Serán precisamente los “sin nombre” los retratados, o en tal caso, retratarlos para otorgarles (nuevamente, en un renovado acto de resistencia por/en ellos) nombre/rostro a aquellos que ya no lo tienen. Tal la propuesta, el acto convocado de –como mínimo- leer la historia a contrapelo, desmontando la historia narrada por los vencedores, y montando –montajísticamente hablando, en términos cinematográficos, pero no solo- una historia de los vencidos. Nombre y rostro, de este modo, como un sinónimo de construcción identitaria. El rostro (pensemos en aquel texto de Jacques Aumont, “El rostro en el cine”) como aquel que otorga identidad en cine, en donde las afecciones quedan “expuestas”, en toda su potencia. Y es que habría un halo spinoziano (nunca del todo reivindicado como tal, tampoco negado) en este libro de DH. Afecto y potencia, o la potencia del afecto, y afección como aquello que hiere, que molesta, que inquieta, tal la caracterización conservadora y no solo de la multitud.
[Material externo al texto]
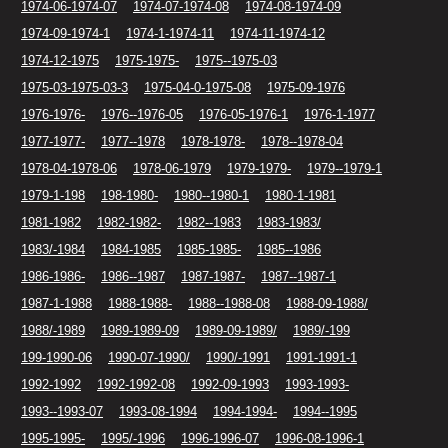
1974-06-1974-07
1974-07-1974-08
1974-08-1974-09
1974-09-1974-1
1974-1-1974-11
1974-11-1974-12
1974-12-1975
1975-1975-
1975--1975-03
1975-03-1975-03-3
1975-04-0-1975-08
1975-09-1976
1976-1976-
1976--1976-05
1976-05-1976-1
1976-1-1977
1977-1977-
1977--1978
1978-1978-
1978--1978-04
1978-04-1978-06
1978-06-1979
1979-1979-
1979--1979-1
1979-1-198
198-1980-
1980--1980-1
1980-1-1981
1981-1982
1982-1982-
1982--1983
1983-1983/
1983/-1984
1984-1985
1985-1985-
1985--1986
1986-1986-
1986--1987
1987-1987-
1987--1987-1
1987-1-1988
1988-1988-
1988--1988-08
1988-09-1988/
1988/-1989
1989-1989-09
1989-09-1989/
1989/-199
199-1990-06
1990-07-1990/
1990/-1991
1991-1991-1
1992-1992
1992-1992-08
1992-09-1993
1993-1993-
1993--1993-07
1993-08-1994
1994-1994-
1994--1995
1995-1995-
1995/-1996
1996-1996-07
1996-08-1996-1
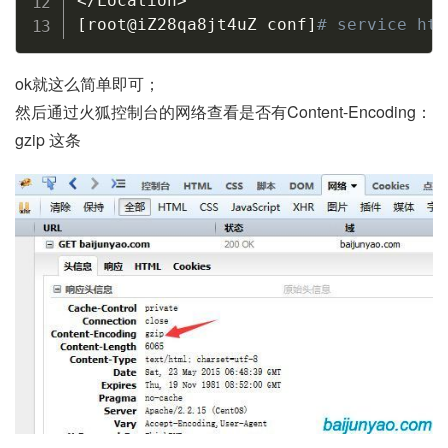
<
/Location
>
[
root@iZ28qa8jt4uZ conf
]
# service ht
ok就这么简单即可；
然后通过火狐控制台的网络查看是否有Content-Encoding：
gzip 这条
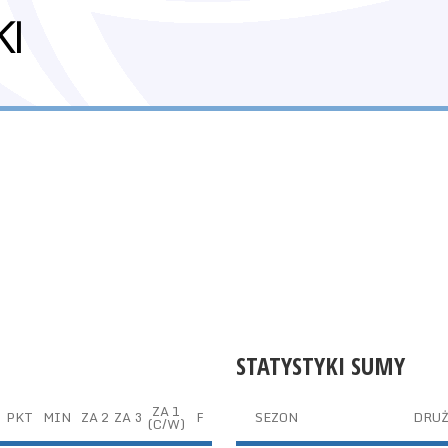
KI
STATYSTYKI SUMY
ZA 1
PKT
MIN
ZA 2
ZA 3
F
SEZON
DRU
(C/W)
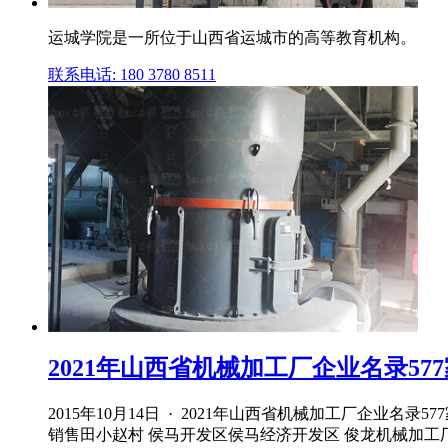
运城学院是一所位于山西省运城市的高等教育机构。
联系电话: 180 3780 8511
2021年山西省机械加工厂企业名录57
2015年10月14日 · 2021年山西省机械加工厂企业名
销售田小赵村 侯马开发区侯马经济开发区 俊龙机械加工厂 .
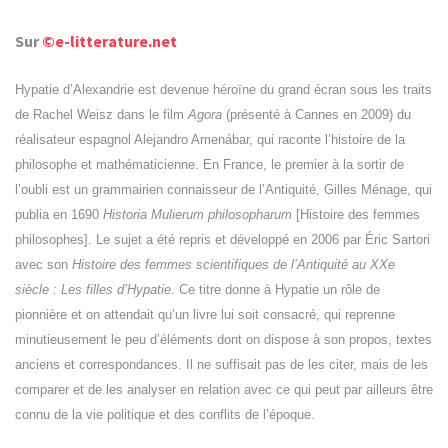
Sur
©e-litterature.net
Hypatie d’Alexandrie est devenue héroïne du grand écran sous les traits
de Rachel Weisz dans le film
Agora
(présenté à Cannes en 2009) du
réalisateur espagnol Alejandro Amenábar, qui raconte l’histoire de la
philosophe et mathématicienne. En France, le premier à la sortir de
l’oubli est un grammairien connaisseur de l’Antiquité, Gilles Ménage, qui
publia en 1690
Historia Mulierum philosopharum
[Histoire des femmes
philosophes]. Le sujet a été repris et développé en 2006 par Éric Sartori
avec son
Histoire des femmes scientifiques de l’Antiquité au XXe
siècle : Les filles d’Hypatie.
Ce titre donne à Hypatie un rôle de
pionnière et on attendait qu’un livre lui soit consacré, qui reprenne
minutieusement le peu d’éléments dont on dispose à son propos, textes
anciens et correspondances. Il ne suffisait pas de les citer, mais de les
comparer et de les analyser en relation avec ce qui peut par ailleurs être
connu de la vie politique et des conflits de l’époque.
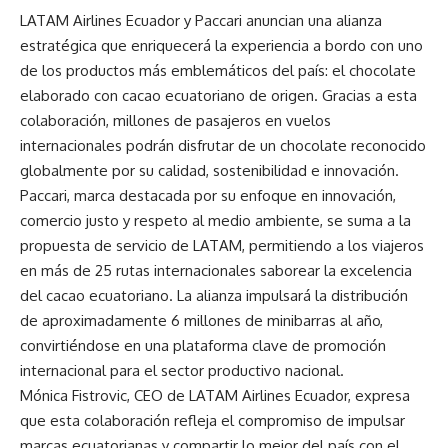
LATAM Airlines Ecuador y Paccari anuncian una alianza
estratégica que enriquecerá la experiencia a bordo con uno
de los productos más emblemáticos del país: el chocolate
elaborado con cacao ecuatoriano de origen. Gracias a esta
colaboración, millones de pasajeros en vuelos
internacionales podrán disfrutar de un chocolate reconocido
globalmente por su calidad, sostenibilidad e innovación.
Paccari, marca destacada por su enfoque en innovación,
comercio justo y respeto al medio ambiente, se suma a la
propuesta de servicio de LATAM, permitiendo a los viajeros
en más de 25 rutas internacionales saborear la excelencia
del cacao ecuatoriano. La alianza impulsará la distribución
de aproximadamente 6 millones de minibarras al año,
convirtiéndose en una plataforma clave de promoción
internacional para el sector productivo nacional.
Mónica Fistrovic, CEO de LATAM Airlines Ecuador, expresa
que esta colaboración refleja el compromiso de impulsar
marcas ecuatorianas y compartir lo mejor del país con el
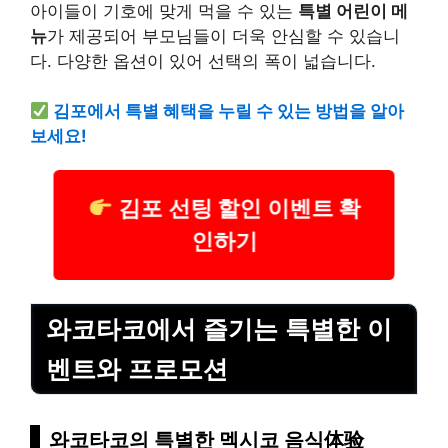
아이들이 기호에 맞게 먹을 수 있는
특별 어린이 메
뉴
가 제공되어 부모님들이 더욱 안심할 수 있습니
다. 다양한 옵션이 있어 선택의 폭이 넓습니다.
김포에서 특별 혜택을 누릴 수 있는 방법을 알아
보세요!
김포 선팅 할인 이벤트 확
인하기
와코타코에서 즐기는 특별한 이
벤트와 프로모션
와코타코의 특별한 멕시코 음식体验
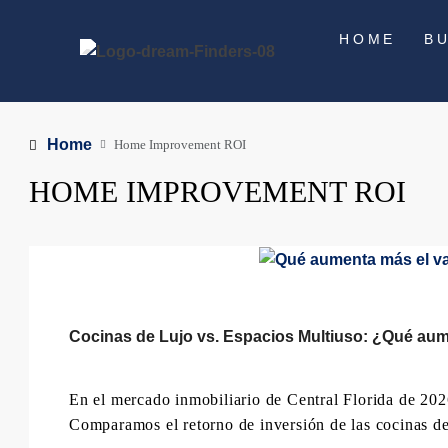
HOME
B
Home
Home Improvement ROI
HOME IMPROVEMENT ROI
Cocinas de Lujo vs. Espacios Multiuso: ¿Qué aume
En el mercado inmobiliario de Central Florida de 2026
Comparamos el retorno de inversión de las cocinas de c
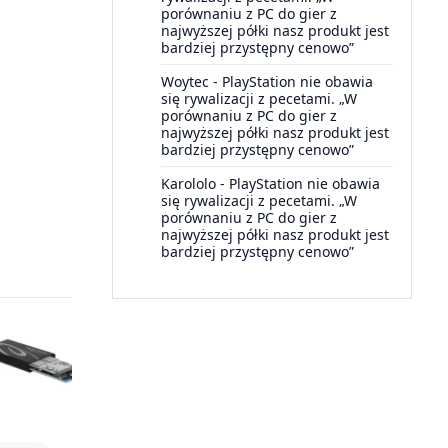
porównaniu z PC do gier z
najwyższej półki nasz produkt jest
bardziej przystępny cenowo”
Woytec
-
PlayStation nie obawia
się rywalizacji z pecetami. „W
porównaniu z PC do gier z
najwyższej półki nasz produkt jest
bardziej przystępny cenowo”
Karololo
-
PlayStation nie obawia
się rywalizacji z pecetami. „W
porównaniu z PC do gier z
najwyższej półki nasz produkt jest
bardziej przystępny cenowo”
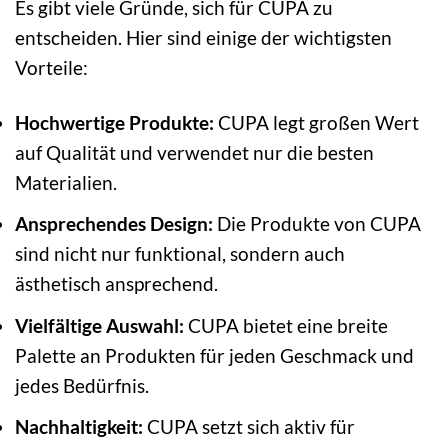
Es gibt viele Gründe, sich für CUPA zu
entscheiden. Hier sind einige der wichtigsten
Vorteile:
Hochwertige Produkte:
CUPA legt großen Wert
auf Qualität und verwendet nur die besten
Materialien.
Ansprechendes Design:
Die Produkte von CUPA
sind nicht nur funktional, sondern auch
ästhetisch ansprechend.
Vielfältige Auswahl:
CUPA bietet eine breite
Palette an Produkten für jeden Geschmack und
jedes Bedürfnis.
Nachhaltigkeit:
CUPA setzt sich aktiv für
            En ese sentido, habría varias tensiones (no dicotómicas, sino dialécticas) que plantea el autor, y que permiten expresar la trama conflictiva político-estética que pretende construir, y que atraviesa la historia del cine (y no solo, claro) Por un lado la evidencia de que “no basta que los pueblos sean expuestos en general… (sino que) es preciso preguntarse en cada caso si la forma de esa exposición los encierra o bien los desenclaustra”. Una primera tensión que sienta las bases político-ideológicas de interrogación. Entre la alienación y la emancipación (al menos en términos potenciales, discursivos –pero lo sabemos, en el comienzo estuvo la palabra, la imagen, el signo-) Una pregunta que hecha a una producción audiovisual, artística, no deja de ser, en su aparente planitud, de una potencia irreductible, de una necesidad inclaudicable, más inoída (irrealizada) de lo que debería. Pregunta que tiene su correlato en formas, decisiones estéticas y técnicas (sabemos, la técnica es un modo de expresión de lo político, no su instrumento)
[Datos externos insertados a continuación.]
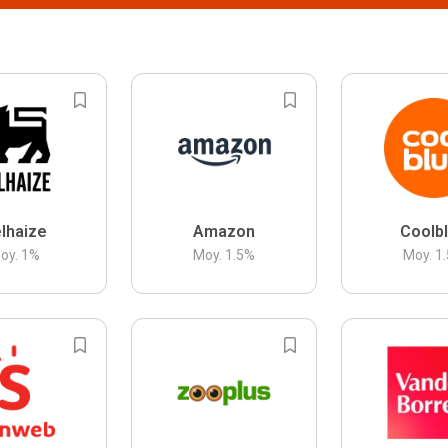
lhaize
Amazon
Coolb
oy.
1
%
Moy.
1.5
%
Moy.
1.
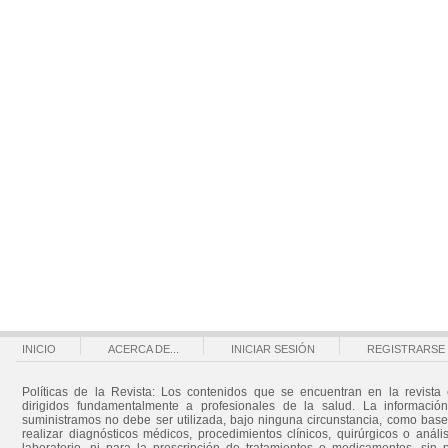
INICIO
ACERCA DE...
INICIAR SESIÓN
REGISTRARSE
Políticas de la Revista: Los contenidos que se encuentran en la revista 
dirigidos fundamentalmente a profesionales de la salud. La informació
suministramos no debe ser utilizada, bajo ninguna circunstancia, como bas
realizar diagnósticos médicos, procedimientos clínicos, quirúrgicos o análi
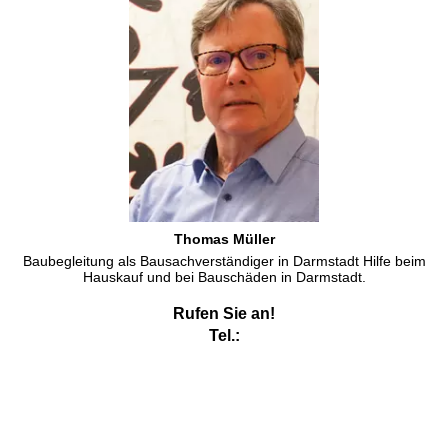
Thomas Müller
Baubegleitung als Bausachverständiger in Darmstadt Hilfe beim
Hauskauf und bei Bauschäden in Darmstadt.
Rufen Sie an!
Tel.:
Energieberater Darmstadt
Energieberater Darmstadt
und Kfw anerkannter Sachverständiger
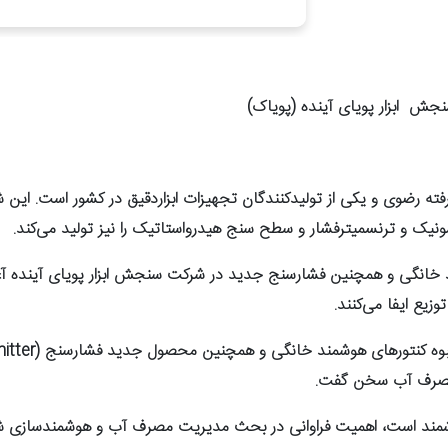
جش ابزار پویای آینده
(پویاک)
ه رضوی و یکی از تولیدکنندگان تجهیزات ابزاردقیق در کشور است. این ش
ونیک و ترنسمیترفشار و سطح سنج هیدرواستاتیک را نیز تولید می‌کند.
ند خانگی و همچنین فشارسنج جدید در شرکت سنجش ابزار پویای آینده 
یع ایفا می‌کنند.
د انبوه کنتورهای هوشمند خانگی و همچنین محصول جدید فشارسنج (
itter
ه مصرف آب سخن گفت.
مند است، اهمیت فراوانی در بحث مدیریت مصرف آب و هوشمندسازی شبکه‌ه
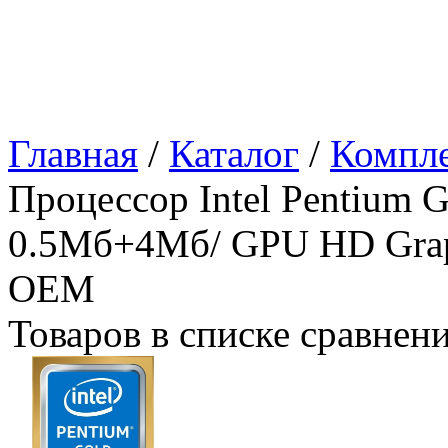
Главная
/
Каталог
/
Компл
Процессор Intel Pentium 
0.5Мб+4Мб/ GPU HD Grap
OEM
Товаров в списке сравнен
Por otro lado, mencionaremos la tensión propuesta por la díada figura/figurante. Lo que parecería (malamente, o sea, no benjaminianamente) plantear lo mismo que la anterior pregunta, entre lo liberado y lo enclaustrado. Si bien el concepto de “figura” tiene una interesante connotación política, en términos de “aparecer –figurar- en la escena pública” como modo de constitución de un sujeto político (Hannah Arendt). El concepto “figura” es también pensado en su torsión espectacularizada, la de la “estrella”, figura de cine. La que lejos de ser una expresión de liberación, de desenclaustramiento, compone el modo alienante propio de la industria cultural. Tanto para el que accede a este estatuto (he allí desde “Sunset Boulevard” -Wilder, 1950-, y su epígono franco-argentino “Boulevares del crepúsculo” de Edgardo Cozarinski -1992-, a “Birdman” –González Iñarritu, 2014- para evidenciar el trágico enclaustramiento de la star), como para aquel que intenta devenir al menos una sombra de su ídolo/a. Actores y espectadores, hundidos en un mismo e intercambiable baile de sombras. Aunque claro está, el lugar del figurante tampoco es necesariamente ni el de la absoluta alienación de la masa homogénea, ni el de la potencialidad de la multitud (indignada –como torsión del autonomismo contemporáneo, pero no solo-, por caso) El figurante, dirá DH, constituye “la noche del cine… cuando el cine se pretende un arte para hacer brillar a sus estrellas”: masa indiferenciada, (lo) fuera de(l) foco, fondo sobre el cual se recorta la figura. Pero que en Einsestein, invirtiendo la lógica de Hollywood, pasan a ser sujeto revolucionario, precisamente por su no entronización individual. De masa a comunidad. Y podemos pensar en el cine de Jorge Sanjinés que (no nombrado por DH) ha realizado un gran trabajo teórico cinematográfico tras este intento, el de revertir los canones de filmar a los pueblos, incluso en él, no solo haciendo una inversión entre individuo/comunidad, sino incoporando otra progresión temporal. Un tiempo ya no lineal, ni siquiera intempestiva, tal la benjaminiana recuperada por Didi Huberman, sino cíclica, propia de la cosmovisión andina (ver “El coraje del pueblo” -1971-, “La nación clandestina” -1989-, entre otras)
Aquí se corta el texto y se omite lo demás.